The bed in the store was a single bed. What I got was a double—more practical for a guest bed sometime in the future. Sharing a double bed with my sister those months before the new house was finished and we each got our own room was a challenge. How well I remember using the center of that rosebud decal as the starting point to draw a line down the center of the bed and order my sister to stay on her own side.
There were times as a teen that I looked at my friends’ rooms with bulletins boards and posters and thought they might be fun, but I never really was a teenager. I preferred to paint a rocking chair white or spend $25 dollars of saved allowance on an antique bowl and pitcher set to keep the tone of a nineteenth century lady. Of course, it wasn’t real—no nineteenth century lady had box springs or Formica tops on her night stands—but the room was me.
I got married from that bed and brought my husband back to it. (He was a good sport about it.) When we moved back to the U.S. with our children in junior high, I took the bed from the guest room in my parent’s house for my oldest daughter. I realize now I was pushing something on her that wasn’t really her personality. When her own little girl was born, my daughter wanted nothing to do with pink or frills.
When we sold the house in Indiana and consolidated to the lake before returning to Africa, the dresser and nightstands went into a basement bedroom. The canopy bed was too tall for the very necessary ceiling fans, so the pieces went into odd corners of basement and garage. Some mornings when we slept in the loft over the garage during family reunions, I would lie on a mattress on the floor and fantasize putting the canopy bed up there. But during some garage clean-up, the metal side pieces got thrown away as unidentified scrap. It wasn’t going to happen.

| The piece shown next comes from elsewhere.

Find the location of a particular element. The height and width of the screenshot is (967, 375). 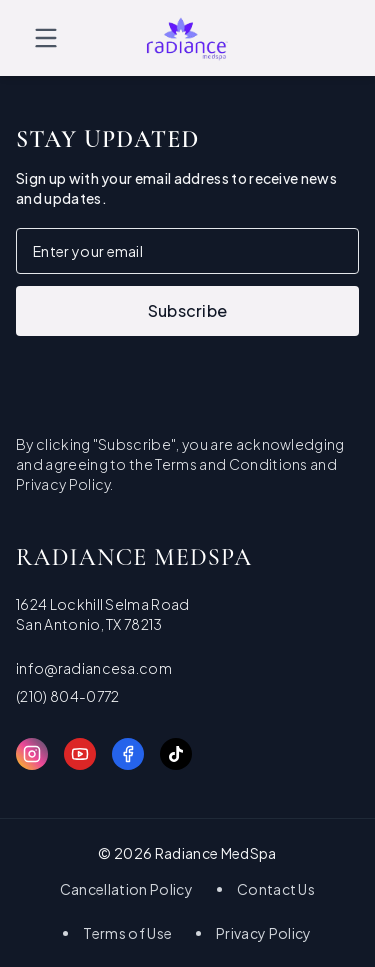 [Facebook] is located at coordinates (128, 754). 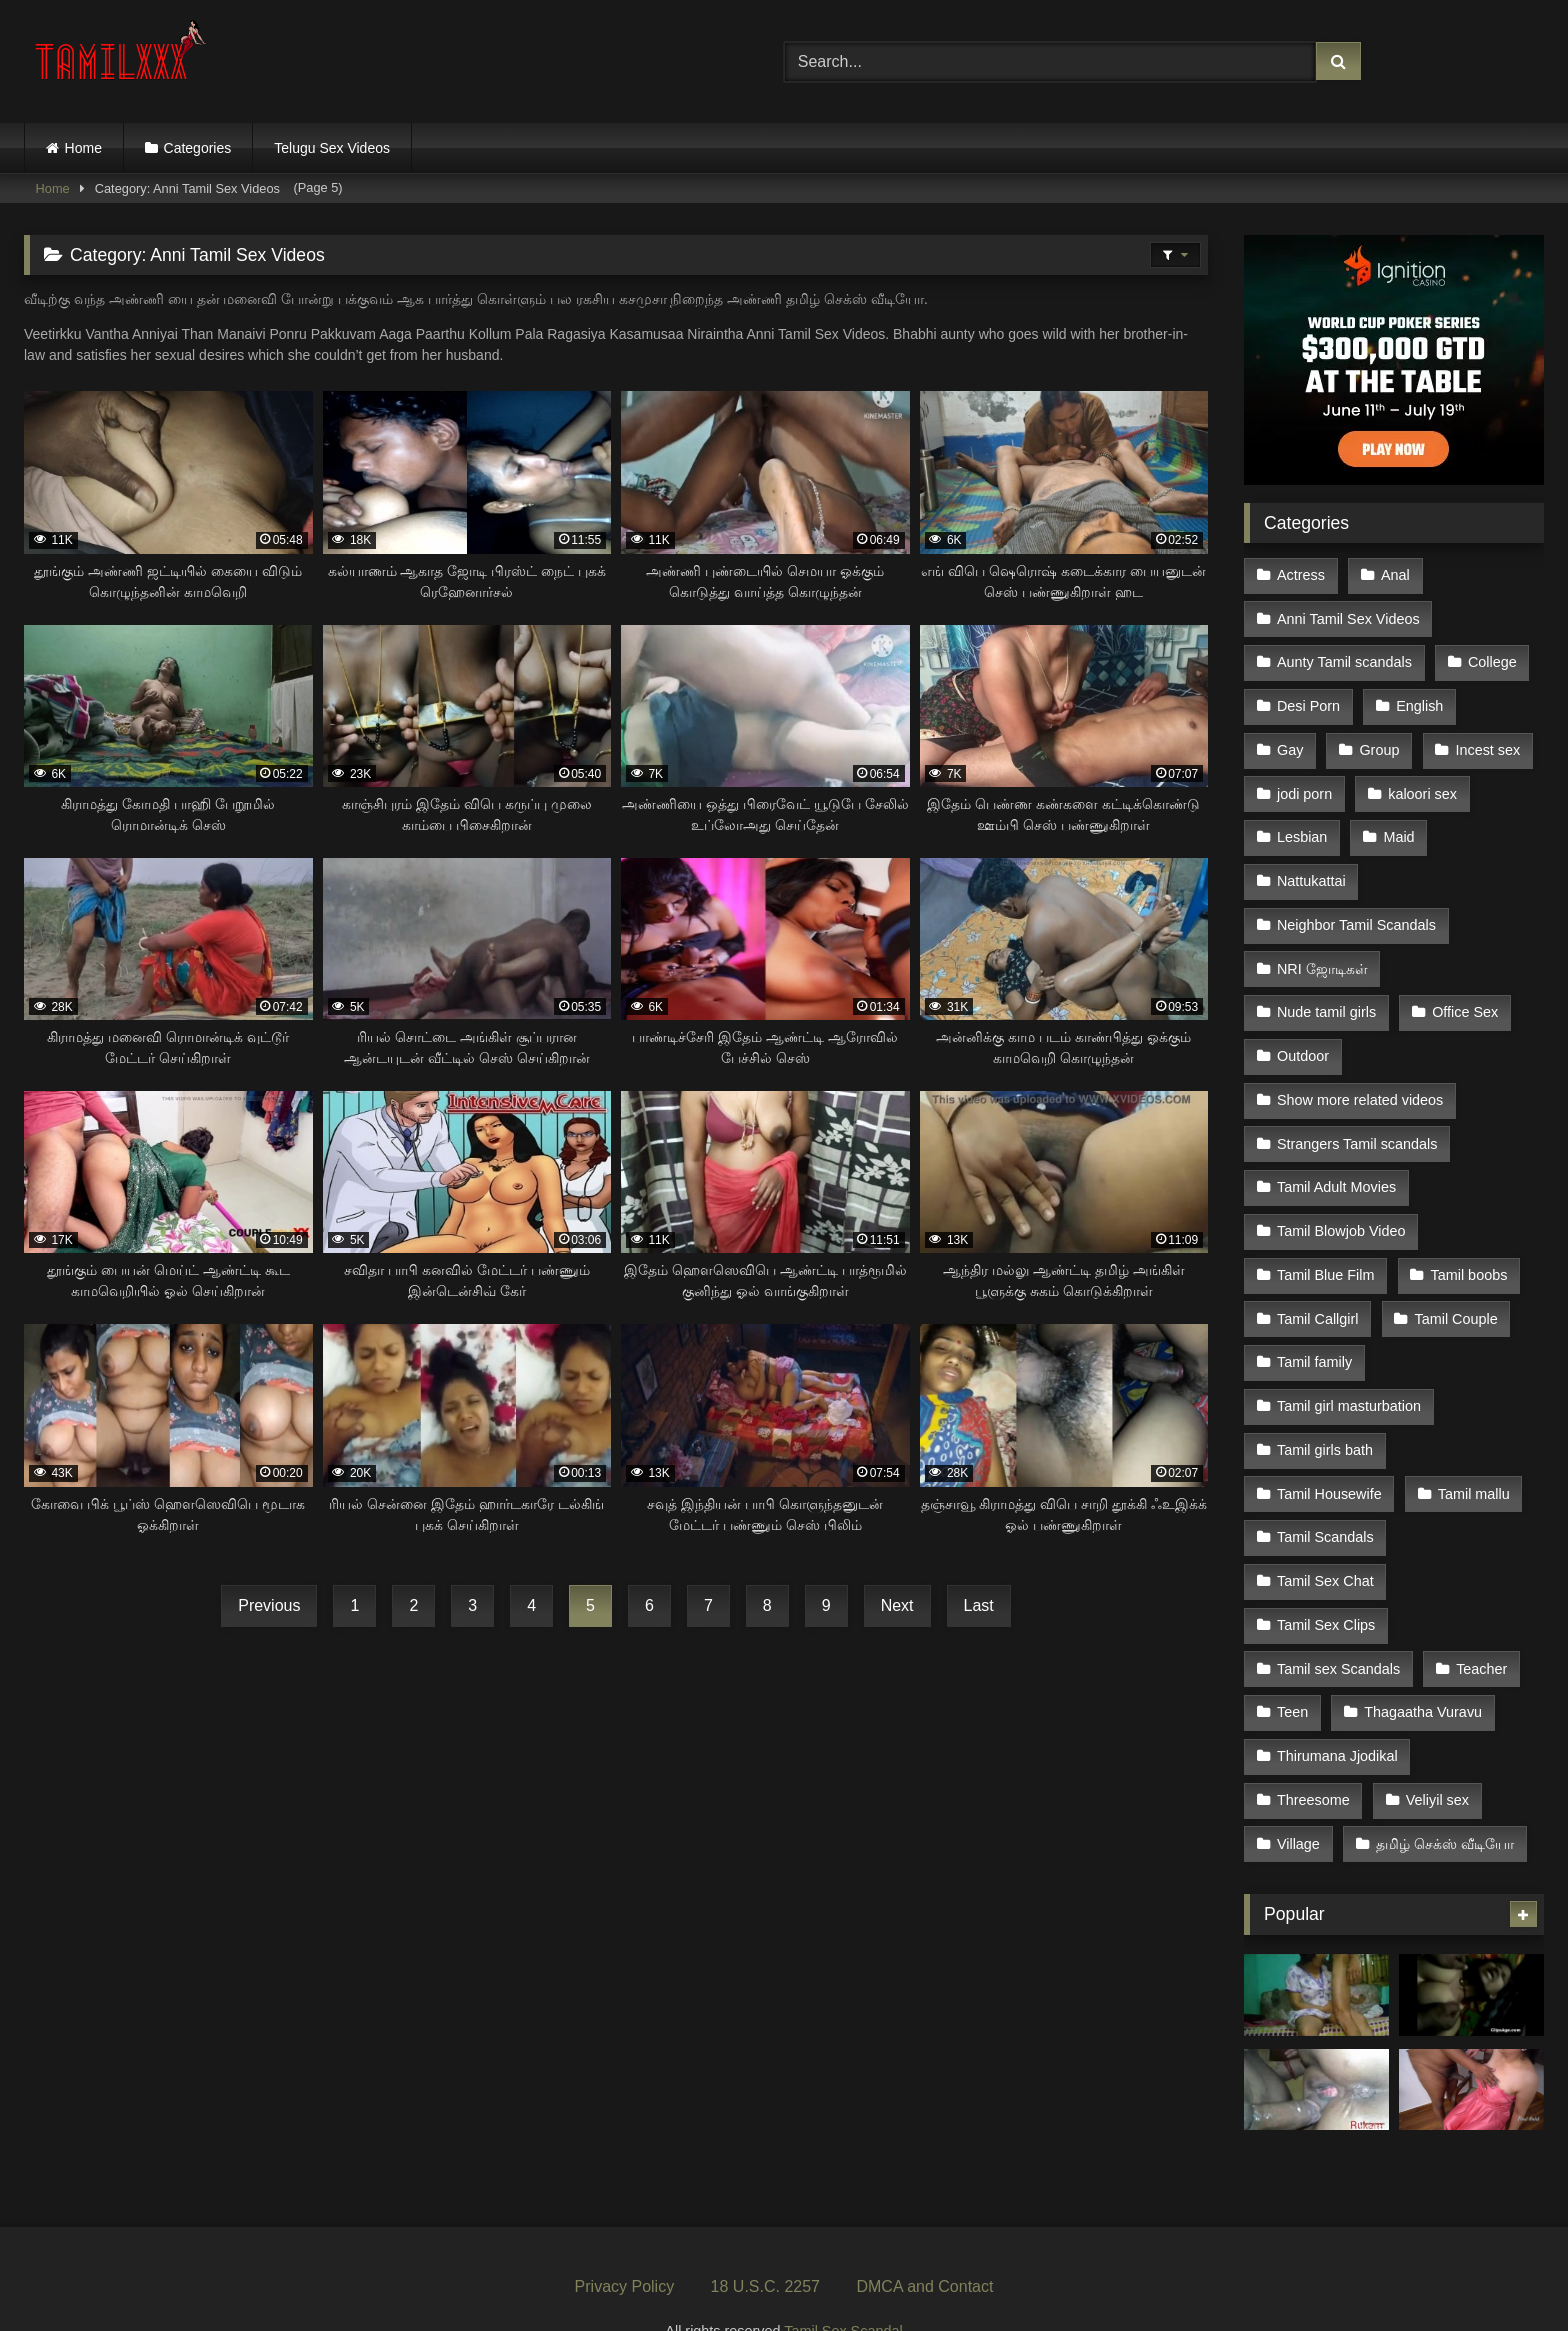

But now I have a grand daughter who, despite her mother’s aversion to pink and ruffles, is totally entranced by them. She refuses to zip her fleece at the ice rink because it will cover the plastic “jewel” sewn at the neck of her pink velvet skating dress. Her room is too small for the double bed. The canopy would never fit under the ceiling fan. But the attic over the two-car garage has been remodeled into an office for me. If we traded the twin beds, and moved things around . . .
And there it now is. My grand daughter carefully enunciates the new word—ca-no-py. She scampers out to the attic to have another look and throw herself down under its pink ruffles. I see a little of my own joy and excitement in her eyes. Can it really have been fifty years next month?